One other "support material" should be mentioned: sucrose density gradi­ents, which minimize convection but are free flowing liquids, and can be drained carefully from a column after electrophoretic separation has taken place, with no difficulty in recovering the protein.  They are therefore useful in preparative scale electrophoresis.

But the paramount material is of course polyacrylamide, a hydrophobic gel prepared by polymerizing acrylamide solutions with some methylenebis­acrylamide as cross-linker, usually using ammonium persulfate as initiator and tetramethylethylene diamine - TEMED - as accelerator (draw reaction).  These gels have pores of the size of protein molecules, so that proteins being electro­phoresed through them are separated on a size basis - large proteins move with more difficulty than small proteins - whether or not they are also being separ­ated on the basis of their charge.  Gels are described by what % acrylamide they contain, from 12% acrylamide for small proteins, 10 to 20,000, to 6% for large proteins over 100,000; that is about as low a percentage as can be worked with, though I have seen a paper title about using 2% acrylamide gels strengthen by agarose to characterize very large proteins.  Hydroxymethyl methacrylate is one alternative being pushed by a company.  Sometimes granular polyacryl­amide, or even Sephadex or other carbohydrate polymer, is used as a supporting mat­erial for electrophoresis in a column or on a flat bed, whether or not the proteins enter the pores, because after electrophoretic separation proteins can readily be washed out, whereas proteins in a solid polyacrylamide gel are not so easily removed - usually they have to be electroeluted out.  There are prepara­tive electrophoresis cells which have a stream of buffer passing across the bot­tom of a column of gel, so that proteins emerging from the gel by electrophoresis are washed aside into a fraction collector; however, there tends to be a lot of dilution.  Scopes says that while there are preparative electrophoresis cells and they do work for some, their use is not to be undertaken lightly; I think it depends on having someone in the lab who will make it a major objective of life to make the system work, and when that person leaves the preparative electro­phoresis sys­tem will stop being used.

[It should be remembered that there is likely to be some unpolymerized, free acrylamide in a gel, which may react with cysteine residues in proteins, or even with other amino acids.  Re­maining ammonium persulfate may also oxi­dize cysteines and methionines.  These reactions may affect biological activity, if this is preparative scale electrophoresis, and may also affect sequencing of the protein or peptides by mass spectrometry, but are not much of a problem for usual analytical gel electrophoresis.]

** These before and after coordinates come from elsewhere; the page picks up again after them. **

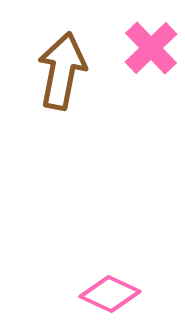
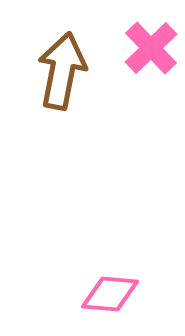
pink diamond: rotated 20 degrees counterclockwise
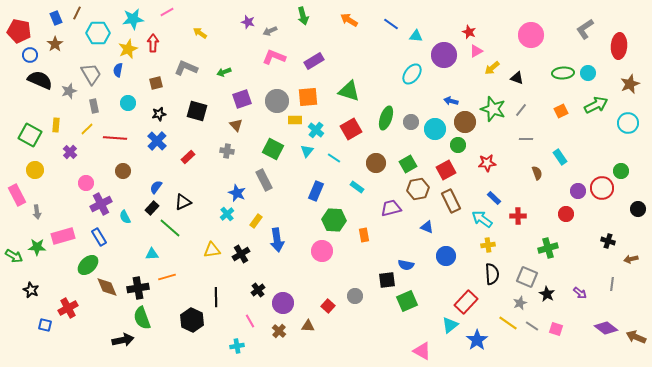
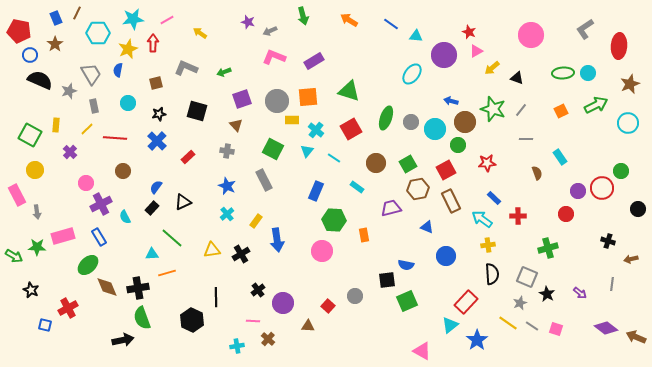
pink line at (167, 12): moved 8 px down
yellow rectangle at (295, 120): moved 3 px left
blue star at (237, 193): moved 10 px left, 7 px up
green line at (170, 228): moved 2 px right, 10 px down
orange line at (167, 277): moved 4 px up
pink line at (250, 321): moved 3 px right; rotated 56 degrees counterclockwise
brown cross at (279, 331): moved 11 px left, 8 px down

Electrophoretic methods may be divided broadly into rate and equilib­rium methods.  Rate methods include the usual electrophoresis, in which dif­ferent molecules migrate through a gel or other support at different rates and are distinguished by how far they have gone when the current is shut off, and isotachophoresis, a method related to isoelectric focusing in which proteins are focused into moving bands separated by small molecules of intermediate pIs; I don't know much about it as a method.  Equilibrium methods include gradient gels, about which more later, and isoelectric focusing, which may be used prep­aratively, usually in a sucrose density gradient in a column, or analytically in a gel.  The Pharmacia PhastSystem uses rapid isoelectric focusing in small gels.

Isoelectric focusing involves electrophoretically moving a protein in a pH gradient until it reaches the pH at which it is isoelectric; it then stops.  The pH gradient consists of a variety of molecules, peptides and small synthetic proteins, with different isoelectric points, called ampholytes.  Initially these are dis­persed throughout the gradient, but when an electric field is applied, these molecules, and the proteins present, migrate toward one or the other elec­trode.   The positive electrode will be in a fairly strong base solution such as ethylenediamine, the negative electrode in a fairly strong acid such as phos­phoric.  Eventually the ampholytes and the protein reach pH values at which they are isoelectric, and stop.  One can buy - they are expensive - wide range mixtures of ampholytes, generating a gradient from pH 3 to 10, or narrow ranges covering only 2 pH units.  With these latter one can separate proteins differing in pI by as little as 0.02 pH unit.  One uses marker proteins of known pI to calibrate the gel.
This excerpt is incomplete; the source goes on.